7. Want overal in de stad is bloed te zien, want jullie hebben het uitgegoten op de kale rotsen. Als het op de aarde was uitgegoten, zou het in de grond zijn gezakt en door het stof zijn bedekt. [ Dan zou het vergeten zijn. ]
8. En om niet te vergeten wat de stad heeft gedaan, heb Ik het bloed van de stad óók op een kale rots uitgegoten, zodat het niet door stof bedekt zou worden. [ Zo kon het niet worden vergeten. ]
9. Daarom zegt de Heer: Pas maar op, jij bloedstad! Ik zal Zelf een groot vuur stoken.
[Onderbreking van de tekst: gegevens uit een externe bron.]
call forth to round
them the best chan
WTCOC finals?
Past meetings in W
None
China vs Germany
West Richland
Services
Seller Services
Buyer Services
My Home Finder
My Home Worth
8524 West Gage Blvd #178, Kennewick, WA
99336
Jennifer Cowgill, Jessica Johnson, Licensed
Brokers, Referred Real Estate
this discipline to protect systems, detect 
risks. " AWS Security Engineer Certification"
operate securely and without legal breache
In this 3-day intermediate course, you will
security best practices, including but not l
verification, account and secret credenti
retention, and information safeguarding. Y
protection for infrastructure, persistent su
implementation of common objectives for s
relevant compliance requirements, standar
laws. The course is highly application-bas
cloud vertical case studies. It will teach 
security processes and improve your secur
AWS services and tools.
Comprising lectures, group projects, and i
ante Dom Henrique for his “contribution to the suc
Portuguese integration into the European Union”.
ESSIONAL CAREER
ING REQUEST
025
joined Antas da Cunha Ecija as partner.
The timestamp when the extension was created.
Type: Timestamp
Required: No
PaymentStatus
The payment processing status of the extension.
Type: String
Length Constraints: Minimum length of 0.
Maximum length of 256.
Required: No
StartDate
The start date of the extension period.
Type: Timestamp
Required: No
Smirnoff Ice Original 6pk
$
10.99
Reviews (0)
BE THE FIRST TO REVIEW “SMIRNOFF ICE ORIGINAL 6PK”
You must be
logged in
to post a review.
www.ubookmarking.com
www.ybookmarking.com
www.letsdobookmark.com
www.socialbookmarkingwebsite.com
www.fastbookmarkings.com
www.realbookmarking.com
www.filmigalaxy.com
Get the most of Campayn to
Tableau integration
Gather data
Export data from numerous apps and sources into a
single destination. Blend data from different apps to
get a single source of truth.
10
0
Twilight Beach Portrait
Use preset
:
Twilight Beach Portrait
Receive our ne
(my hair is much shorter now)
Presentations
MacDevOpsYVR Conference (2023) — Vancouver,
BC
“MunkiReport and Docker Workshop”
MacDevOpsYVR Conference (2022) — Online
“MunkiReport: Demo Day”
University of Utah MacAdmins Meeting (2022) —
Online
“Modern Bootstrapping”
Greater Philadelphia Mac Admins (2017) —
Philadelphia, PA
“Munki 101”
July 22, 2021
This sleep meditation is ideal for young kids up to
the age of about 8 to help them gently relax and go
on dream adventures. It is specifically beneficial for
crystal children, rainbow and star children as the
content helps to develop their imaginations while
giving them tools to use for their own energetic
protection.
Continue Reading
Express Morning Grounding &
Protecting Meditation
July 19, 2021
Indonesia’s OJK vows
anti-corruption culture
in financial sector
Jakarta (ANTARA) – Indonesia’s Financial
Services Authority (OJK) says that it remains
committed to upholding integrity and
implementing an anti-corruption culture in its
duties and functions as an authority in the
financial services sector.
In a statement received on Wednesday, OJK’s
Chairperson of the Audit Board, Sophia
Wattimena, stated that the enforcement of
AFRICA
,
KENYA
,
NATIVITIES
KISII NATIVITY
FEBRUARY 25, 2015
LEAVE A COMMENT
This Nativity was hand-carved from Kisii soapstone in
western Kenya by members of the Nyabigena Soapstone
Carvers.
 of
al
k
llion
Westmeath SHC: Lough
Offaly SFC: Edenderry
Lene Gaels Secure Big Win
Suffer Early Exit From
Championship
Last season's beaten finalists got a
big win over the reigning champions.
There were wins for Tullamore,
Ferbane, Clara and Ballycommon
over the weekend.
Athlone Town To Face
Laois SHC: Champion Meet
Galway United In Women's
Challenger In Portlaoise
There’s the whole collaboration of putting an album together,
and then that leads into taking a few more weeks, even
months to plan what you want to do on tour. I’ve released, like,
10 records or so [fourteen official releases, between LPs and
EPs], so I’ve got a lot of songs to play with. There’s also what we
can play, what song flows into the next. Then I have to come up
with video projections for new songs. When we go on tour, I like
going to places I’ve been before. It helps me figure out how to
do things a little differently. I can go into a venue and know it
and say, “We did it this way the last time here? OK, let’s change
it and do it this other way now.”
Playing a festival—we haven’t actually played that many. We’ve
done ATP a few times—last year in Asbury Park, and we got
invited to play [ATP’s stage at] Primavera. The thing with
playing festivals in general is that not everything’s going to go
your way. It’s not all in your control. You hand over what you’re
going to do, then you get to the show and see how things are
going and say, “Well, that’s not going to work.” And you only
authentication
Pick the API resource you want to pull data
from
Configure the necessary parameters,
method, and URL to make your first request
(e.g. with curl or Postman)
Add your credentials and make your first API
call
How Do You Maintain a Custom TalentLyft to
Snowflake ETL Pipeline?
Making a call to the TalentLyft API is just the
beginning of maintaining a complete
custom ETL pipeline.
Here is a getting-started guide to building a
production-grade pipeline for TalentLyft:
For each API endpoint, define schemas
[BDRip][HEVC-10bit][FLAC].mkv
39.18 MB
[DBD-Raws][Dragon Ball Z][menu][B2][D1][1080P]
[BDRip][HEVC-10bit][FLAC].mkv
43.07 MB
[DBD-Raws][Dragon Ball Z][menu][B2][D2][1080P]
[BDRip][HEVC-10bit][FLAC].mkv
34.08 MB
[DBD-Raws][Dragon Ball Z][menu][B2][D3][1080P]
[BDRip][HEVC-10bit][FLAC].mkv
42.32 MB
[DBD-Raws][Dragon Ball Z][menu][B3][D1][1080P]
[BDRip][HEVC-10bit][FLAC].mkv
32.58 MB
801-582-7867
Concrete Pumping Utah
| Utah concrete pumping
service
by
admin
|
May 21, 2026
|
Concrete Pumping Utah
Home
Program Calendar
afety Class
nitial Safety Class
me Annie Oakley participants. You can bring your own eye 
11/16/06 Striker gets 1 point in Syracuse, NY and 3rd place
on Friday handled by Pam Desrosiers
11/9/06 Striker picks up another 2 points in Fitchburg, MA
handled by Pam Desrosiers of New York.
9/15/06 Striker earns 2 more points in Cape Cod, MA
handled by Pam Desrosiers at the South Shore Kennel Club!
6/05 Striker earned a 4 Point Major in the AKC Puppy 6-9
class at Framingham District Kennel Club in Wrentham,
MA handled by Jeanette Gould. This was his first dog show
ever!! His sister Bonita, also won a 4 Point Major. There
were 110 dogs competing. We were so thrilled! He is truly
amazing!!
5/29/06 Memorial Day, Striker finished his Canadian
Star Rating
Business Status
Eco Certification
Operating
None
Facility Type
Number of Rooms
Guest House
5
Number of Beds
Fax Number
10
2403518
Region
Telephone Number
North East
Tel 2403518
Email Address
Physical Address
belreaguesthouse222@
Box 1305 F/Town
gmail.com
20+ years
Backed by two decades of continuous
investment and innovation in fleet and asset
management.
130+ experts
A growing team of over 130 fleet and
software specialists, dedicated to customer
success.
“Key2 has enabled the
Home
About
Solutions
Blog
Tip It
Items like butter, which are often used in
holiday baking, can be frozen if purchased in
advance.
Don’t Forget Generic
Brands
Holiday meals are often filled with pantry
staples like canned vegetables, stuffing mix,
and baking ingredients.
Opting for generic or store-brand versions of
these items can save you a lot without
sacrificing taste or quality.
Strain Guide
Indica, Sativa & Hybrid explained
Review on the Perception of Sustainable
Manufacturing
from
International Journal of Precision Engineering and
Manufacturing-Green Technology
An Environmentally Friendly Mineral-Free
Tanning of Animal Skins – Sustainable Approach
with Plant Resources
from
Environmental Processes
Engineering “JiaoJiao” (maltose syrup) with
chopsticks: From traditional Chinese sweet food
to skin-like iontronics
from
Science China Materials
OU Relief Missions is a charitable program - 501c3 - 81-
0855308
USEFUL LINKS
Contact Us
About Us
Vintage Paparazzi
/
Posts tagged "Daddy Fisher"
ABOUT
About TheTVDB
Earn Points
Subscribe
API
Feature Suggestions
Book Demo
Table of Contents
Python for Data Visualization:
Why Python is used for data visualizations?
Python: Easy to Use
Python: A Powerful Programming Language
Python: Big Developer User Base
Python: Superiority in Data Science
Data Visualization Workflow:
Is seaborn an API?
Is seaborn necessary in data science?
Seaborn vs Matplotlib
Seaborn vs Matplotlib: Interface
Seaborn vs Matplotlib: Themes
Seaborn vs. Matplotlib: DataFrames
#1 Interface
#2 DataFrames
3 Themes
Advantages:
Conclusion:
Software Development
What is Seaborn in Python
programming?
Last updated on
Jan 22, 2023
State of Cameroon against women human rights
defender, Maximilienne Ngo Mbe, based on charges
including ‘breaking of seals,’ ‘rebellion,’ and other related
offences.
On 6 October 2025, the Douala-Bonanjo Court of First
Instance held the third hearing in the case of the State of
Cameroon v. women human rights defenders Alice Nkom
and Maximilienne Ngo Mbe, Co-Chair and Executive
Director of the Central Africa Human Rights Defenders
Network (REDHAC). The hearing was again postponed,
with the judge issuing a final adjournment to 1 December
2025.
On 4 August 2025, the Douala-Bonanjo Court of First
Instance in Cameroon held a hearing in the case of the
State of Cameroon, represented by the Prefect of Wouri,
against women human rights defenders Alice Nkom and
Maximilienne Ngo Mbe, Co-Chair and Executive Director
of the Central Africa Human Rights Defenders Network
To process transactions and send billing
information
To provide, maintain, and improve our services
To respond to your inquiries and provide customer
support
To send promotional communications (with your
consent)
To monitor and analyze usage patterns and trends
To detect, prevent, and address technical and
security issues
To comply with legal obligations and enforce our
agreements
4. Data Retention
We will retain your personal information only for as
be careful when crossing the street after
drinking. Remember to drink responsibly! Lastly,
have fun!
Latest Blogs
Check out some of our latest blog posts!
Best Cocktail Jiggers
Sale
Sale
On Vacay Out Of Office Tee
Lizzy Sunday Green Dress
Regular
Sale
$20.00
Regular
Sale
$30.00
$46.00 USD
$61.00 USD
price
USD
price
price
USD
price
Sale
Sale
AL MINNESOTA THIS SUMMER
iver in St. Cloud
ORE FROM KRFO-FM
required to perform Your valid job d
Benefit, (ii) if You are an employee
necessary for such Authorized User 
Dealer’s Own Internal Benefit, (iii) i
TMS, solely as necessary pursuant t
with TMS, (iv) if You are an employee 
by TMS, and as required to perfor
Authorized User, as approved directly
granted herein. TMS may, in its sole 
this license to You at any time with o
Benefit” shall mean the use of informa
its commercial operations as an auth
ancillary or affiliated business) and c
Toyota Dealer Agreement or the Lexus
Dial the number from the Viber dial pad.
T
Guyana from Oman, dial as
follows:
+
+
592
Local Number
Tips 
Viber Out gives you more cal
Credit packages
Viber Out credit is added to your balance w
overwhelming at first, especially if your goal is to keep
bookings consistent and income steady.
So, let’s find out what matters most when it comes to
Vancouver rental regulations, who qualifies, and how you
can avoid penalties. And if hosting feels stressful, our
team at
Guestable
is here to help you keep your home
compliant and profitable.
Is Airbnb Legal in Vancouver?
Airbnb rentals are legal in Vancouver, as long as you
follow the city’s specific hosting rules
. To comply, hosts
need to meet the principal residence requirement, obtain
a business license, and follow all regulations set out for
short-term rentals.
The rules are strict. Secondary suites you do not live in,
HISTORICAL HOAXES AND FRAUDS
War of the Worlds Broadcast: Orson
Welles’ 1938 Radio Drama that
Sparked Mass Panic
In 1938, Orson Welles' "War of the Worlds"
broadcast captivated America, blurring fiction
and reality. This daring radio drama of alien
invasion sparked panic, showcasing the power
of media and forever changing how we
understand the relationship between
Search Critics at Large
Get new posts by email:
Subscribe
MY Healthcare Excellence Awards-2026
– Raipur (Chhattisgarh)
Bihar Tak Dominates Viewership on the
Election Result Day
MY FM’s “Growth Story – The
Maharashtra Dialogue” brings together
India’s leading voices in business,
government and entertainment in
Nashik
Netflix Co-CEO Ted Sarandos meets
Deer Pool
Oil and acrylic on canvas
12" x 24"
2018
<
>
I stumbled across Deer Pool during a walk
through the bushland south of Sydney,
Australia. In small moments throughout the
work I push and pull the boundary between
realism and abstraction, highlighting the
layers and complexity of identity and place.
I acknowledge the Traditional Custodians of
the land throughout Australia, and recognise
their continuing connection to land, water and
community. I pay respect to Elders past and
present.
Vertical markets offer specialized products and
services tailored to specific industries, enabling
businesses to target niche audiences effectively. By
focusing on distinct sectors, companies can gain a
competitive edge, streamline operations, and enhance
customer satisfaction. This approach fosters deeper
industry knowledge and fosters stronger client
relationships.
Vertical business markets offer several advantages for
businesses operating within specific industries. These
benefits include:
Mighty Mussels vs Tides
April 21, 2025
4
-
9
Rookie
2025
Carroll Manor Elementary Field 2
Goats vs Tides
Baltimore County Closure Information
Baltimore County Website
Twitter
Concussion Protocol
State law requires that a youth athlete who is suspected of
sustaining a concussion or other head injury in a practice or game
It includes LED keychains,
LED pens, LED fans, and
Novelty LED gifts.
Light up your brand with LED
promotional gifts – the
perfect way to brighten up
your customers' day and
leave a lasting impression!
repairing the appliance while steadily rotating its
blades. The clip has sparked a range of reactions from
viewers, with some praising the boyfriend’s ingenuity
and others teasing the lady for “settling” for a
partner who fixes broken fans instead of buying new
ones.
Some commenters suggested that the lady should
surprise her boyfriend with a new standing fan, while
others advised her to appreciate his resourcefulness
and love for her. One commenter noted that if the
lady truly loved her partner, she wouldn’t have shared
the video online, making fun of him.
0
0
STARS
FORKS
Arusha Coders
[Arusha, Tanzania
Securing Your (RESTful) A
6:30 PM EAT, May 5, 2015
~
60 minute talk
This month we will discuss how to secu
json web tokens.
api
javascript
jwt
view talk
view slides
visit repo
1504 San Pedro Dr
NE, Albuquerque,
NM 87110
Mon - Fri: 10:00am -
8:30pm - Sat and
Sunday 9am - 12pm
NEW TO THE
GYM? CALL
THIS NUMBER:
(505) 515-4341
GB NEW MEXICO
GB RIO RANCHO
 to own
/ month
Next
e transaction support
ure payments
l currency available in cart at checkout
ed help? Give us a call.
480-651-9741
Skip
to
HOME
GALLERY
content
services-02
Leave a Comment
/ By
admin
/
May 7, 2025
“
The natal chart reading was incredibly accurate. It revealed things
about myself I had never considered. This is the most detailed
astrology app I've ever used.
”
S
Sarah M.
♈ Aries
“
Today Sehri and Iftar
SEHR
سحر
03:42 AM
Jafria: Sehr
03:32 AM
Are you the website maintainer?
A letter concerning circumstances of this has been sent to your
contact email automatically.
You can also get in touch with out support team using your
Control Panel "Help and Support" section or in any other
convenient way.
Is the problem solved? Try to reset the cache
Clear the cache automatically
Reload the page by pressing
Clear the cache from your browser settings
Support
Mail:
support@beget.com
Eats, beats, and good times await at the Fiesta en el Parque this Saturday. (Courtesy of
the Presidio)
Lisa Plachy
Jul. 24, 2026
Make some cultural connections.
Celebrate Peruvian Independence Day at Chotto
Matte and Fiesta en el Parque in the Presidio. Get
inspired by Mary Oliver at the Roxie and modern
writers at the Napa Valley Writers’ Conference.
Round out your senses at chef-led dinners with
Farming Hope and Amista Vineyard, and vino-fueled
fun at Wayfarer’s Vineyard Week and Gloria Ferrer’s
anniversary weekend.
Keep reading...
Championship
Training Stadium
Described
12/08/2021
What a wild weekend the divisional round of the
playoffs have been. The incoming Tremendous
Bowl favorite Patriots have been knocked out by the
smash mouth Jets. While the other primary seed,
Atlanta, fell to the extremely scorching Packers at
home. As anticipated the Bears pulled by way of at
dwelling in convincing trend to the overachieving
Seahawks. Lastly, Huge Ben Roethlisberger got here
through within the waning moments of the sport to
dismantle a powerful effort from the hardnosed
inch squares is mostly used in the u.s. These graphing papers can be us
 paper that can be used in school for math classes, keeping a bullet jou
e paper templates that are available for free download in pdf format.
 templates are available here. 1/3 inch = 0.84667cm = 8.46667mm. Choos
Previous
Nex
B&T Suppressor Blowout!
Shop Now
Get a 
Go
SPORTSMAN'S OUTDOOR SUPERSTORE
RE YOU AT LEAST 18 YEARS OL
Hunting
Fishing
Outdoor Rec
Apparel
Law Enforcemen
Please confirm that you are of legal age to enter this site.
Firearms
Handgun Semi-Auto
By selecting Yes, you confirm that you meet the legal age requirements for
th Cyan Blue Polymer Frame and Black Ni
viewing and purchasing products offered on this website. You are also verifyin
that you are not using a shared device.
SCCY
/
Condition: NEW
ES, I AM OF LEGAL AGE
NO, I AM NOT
10. Maak een grote stapel hout. Steek het vuur aan. Laat het vlees koken en doe er specerijen bij. Laat het zó lang koken, dat [ al het water verdampt, ] het vlees verbrandt en de botten verkolen.
11. Laat de pan zonder water op het vuur staan tot hij gloeiend heet is. Dan zal alle vuiligheid die onderin zit, misschien smelten en verbranden.
12. Maar nee, alle moeite is voor niets. De dikke korst vuil gaat er niet uit. Laat de pan op het vuur staan! Dat vuil moet eruit!